■ Extracted data
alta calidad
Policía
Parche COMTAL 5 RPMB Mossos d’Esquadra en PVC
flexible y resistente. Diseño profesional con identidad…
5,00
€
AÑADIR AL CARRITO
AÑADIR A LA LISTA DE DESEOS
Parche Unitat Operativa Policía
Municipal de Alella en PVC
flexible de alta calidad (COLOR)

* * *

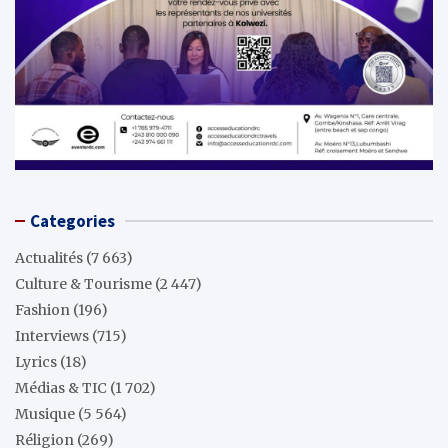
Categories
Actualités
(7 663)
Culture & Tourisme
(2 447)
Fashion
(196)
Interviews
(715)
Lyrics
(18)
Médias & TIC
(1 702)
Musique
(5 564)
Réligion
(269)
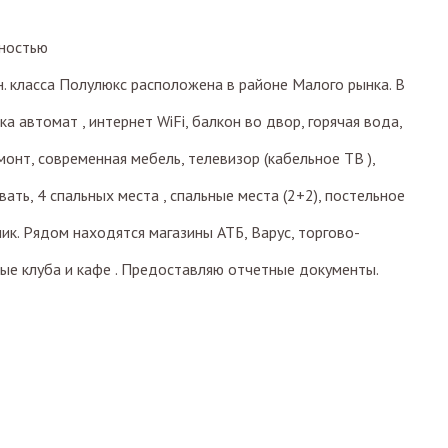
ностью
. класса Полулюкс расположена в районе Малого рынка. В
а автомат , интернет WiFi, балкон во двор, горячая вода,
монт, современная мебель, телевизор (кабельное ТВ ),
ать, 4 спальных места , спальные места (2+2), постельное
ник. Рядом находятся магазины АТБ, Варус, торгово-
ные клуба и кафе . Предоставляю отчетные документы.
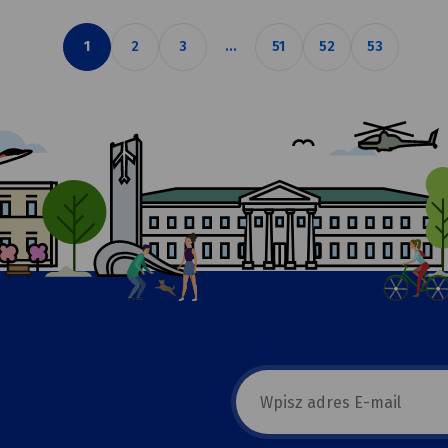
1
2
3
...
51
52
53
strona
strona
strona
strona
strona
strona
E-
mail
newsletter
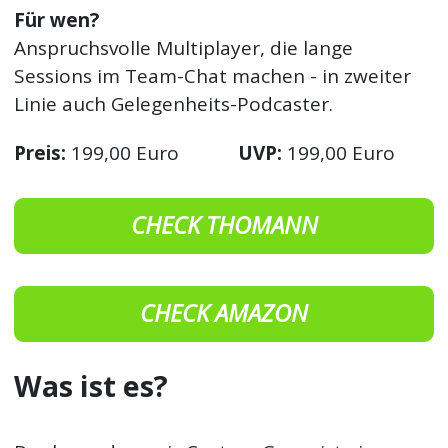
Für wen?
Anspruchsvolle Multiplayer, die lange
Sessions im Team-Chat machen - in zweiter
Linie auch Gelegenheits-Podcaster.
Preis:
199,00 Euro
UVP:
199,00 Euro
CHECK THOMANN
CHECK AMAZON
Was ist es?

--

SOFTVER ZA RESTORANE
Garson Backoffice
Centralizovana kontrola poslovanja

■ Task item
What is the number of lines in the records that contain "alta"? Give that number only.

■ Response to this exercise
2